The sprawling period piece is set in 1920s Berlin and it follows detective inspector Gereon Rath (Volker Bruch) who has been transferred from his police department in Cologne to work within the Berlin vice squad. Rath is a typically noir-style tormented soul. Haunted by his wartime past and crushed under his Catholic guilt, he is tangled up in a moral Gordian knot as he attempts to aid his father’s political manoeuvring while witnessing the decaying principles of his colleagues.

Bruch’s jaundiced face, like a sun-bleached paperback, looms from the darkness, like a derelict lighthouse unable to navigate anyone to safety, least of all himself.

Meanwhile, having sacrificed themselves to the lure of the capital, Berlin’s citizens are now being eaten alive, as they crowd the streets like smoke-stained zombies frantically searching for work. The slums, with their thin walls and crowded grey rooms, frosty with ice and smothered with damp, are packed with feverish children and coughing parents.
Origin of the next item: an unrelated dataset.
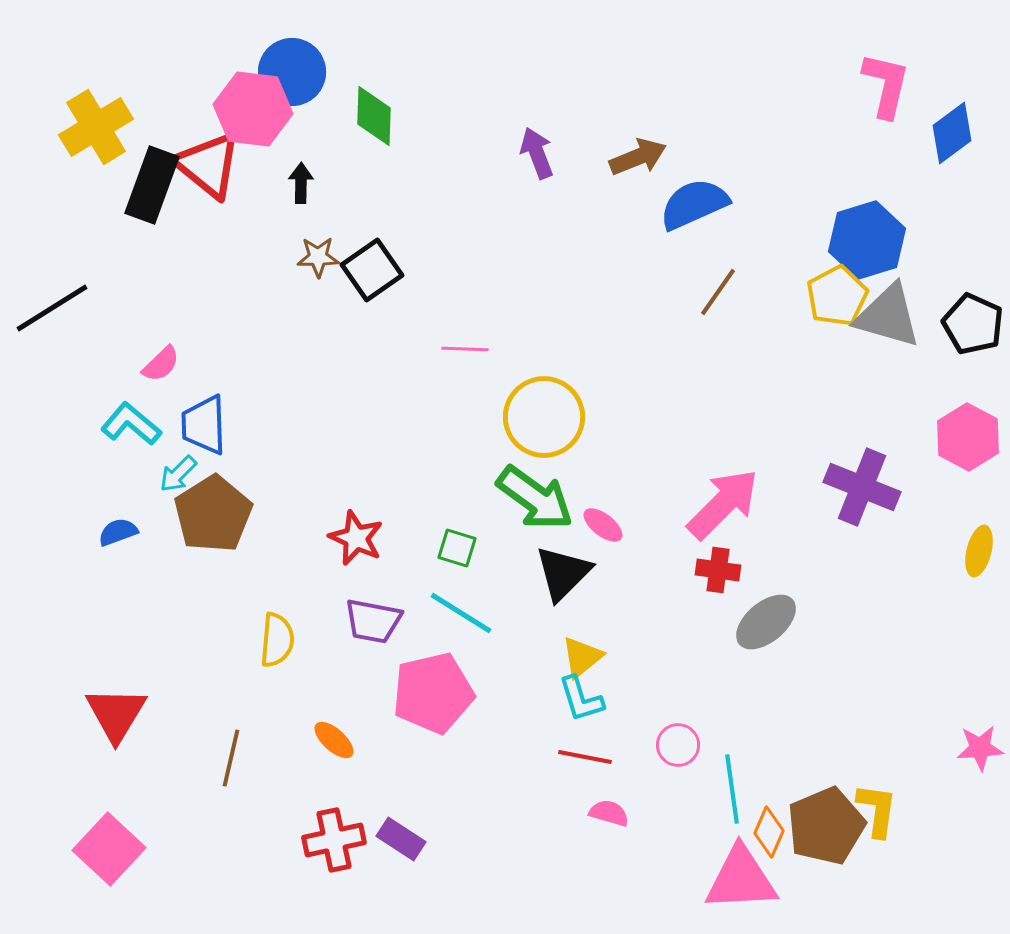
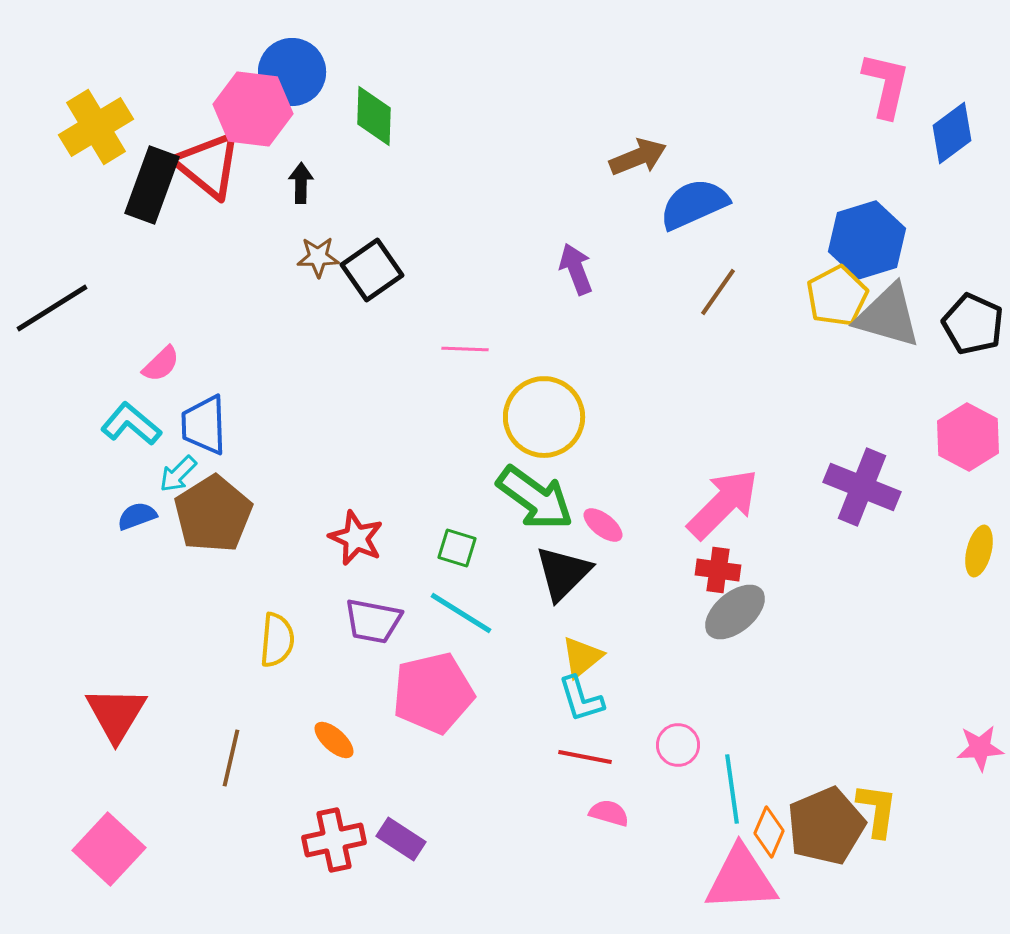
purple arrow at (537, 153): moved 39 px right, 116 px down
blue semicircle at (118, 532): moved 19 px right, 16 px up
gray ellipse at (766, 622): moved 31 px left, 10 px up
Among them is the Ritter family. Young Charlotte (played with irrepressible ebullience by Liv Lisa Fries) is  the vibrant, enterprising daughter of the emerging modern metropolis who is determined to claw her way out of her grim economic situation. She works as a temp in the police department and furiously dances through the night at the famous Moka Efti.

The scenes created in the legendary nightclub are nothing short of astonishing. Forget the empty glamour of Luhrmann’s ostentatious Gatsby, this is the true grit and unabashed sexuality of the underground. These moments capture a raw energy, an unquenchable spirit, a desperation to live, to postpone the grinding poverty and political uncertainty that surrounds them.

They gather in sequined gowns, feathers, cheap suits and borrowed furs, dancing in line, a shivering, jerking mass united in the church of cabaret, singing as a chaotic choir about the passing of time and fear of the future. The spectre of things to come lingers like a heavy perfume with most, if not all oblivious to its blossoming sour scent.  

A throbbing headache of paranoia pounds throughout series. Everyone is double crossing each other, from the drag performers and audience members in the Hollander and the working girls of the Moka Efti clubs to the suspicious Soviets and the corrupt police force filled with informants.

As Ritter and Rath’s lives inexorably intertwine they are taken on a journey to the subterranean centre of darkness. And we watch is all, like a political and philosophical peep-show.